Stored items from a collection
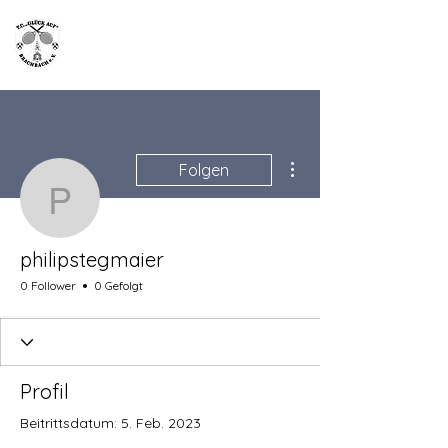
TC "Glück Auf"
Brachbach
Weitere Optionen
Folgen
philipstegmaier
philipstegmaier
0 Follower
0 Gefolgt
Profil
Beitrittsdatum: 5. Feb. 2023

WORK ORDER - Give every line above again exactly, with no pictures.

OUTPUT OF THE EXERCISE -
TC "Glück Auf"
Brachbach
Weitere Optionen
Folgen
philipstegmaier
philipstegmaier
0 Follower
0 Gefolgt
Profil
Beitrittsdatum: 5. Feb. 2023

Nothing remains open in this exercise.